> [What is being asked]: Write out each entry below exactly; the images do not belong in your copy.

> [Records for processing]:
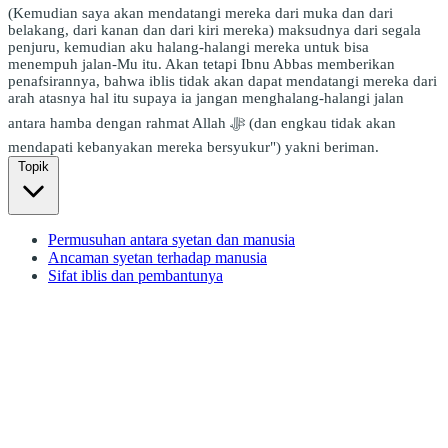
(Kemudian saya akan mendatangi mereka dari muka dan dari
belakang, dari kanan dan dari kiri mereka) maksudnya dari segala
penjuru, kemudian aku halang-halangi mereka untuk bisa
menempuh jalan-Mu itu. Akan tetapi Ibnu Abbas memberikan
penafsirannya, bahwa iblis tidak akan dapat mendatangi mereka dari
arah atasnya hal itu supaya ia jangan menghalang-halangi jalan
antara hamba dengan rahmat Allah ﷻ (dan engkau tidak akan
mendapati kebanyakan mereka bersyukur") yakni beriman.
Topik
Permusuhan antara syetan dan manusia
Ancaman syetan terhadap manusia
Sifat iblis dan pembantunya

> [Your response]:
(Kemudian saya akan mendatangi mereka dari muka dan dari
belakang, dari kanan dan dari kiri mereka) maksudnya dari segala
penjuru, kemudian aku halang-halangi mereka untuk bisa
menempuh jalan-Mu itu. Akan tetapi Ibnu Abbas memberikan
penafsirannya, bahwa iblis tidak akan dapat mendatangi mereka dari
arah atasnya hal itu supaya ia jangan menghalang-halangi jalan
antara hamba dengan rahmat Allah ﷻ (dan engkau tidak akan
mendapati kebanyakan mereka bersyukur") yakni beriman.
Topik
Permusuhan antara syetan dan manusia
Ancaman syetan terhadap manusia
Sifat iblis dan pembantunya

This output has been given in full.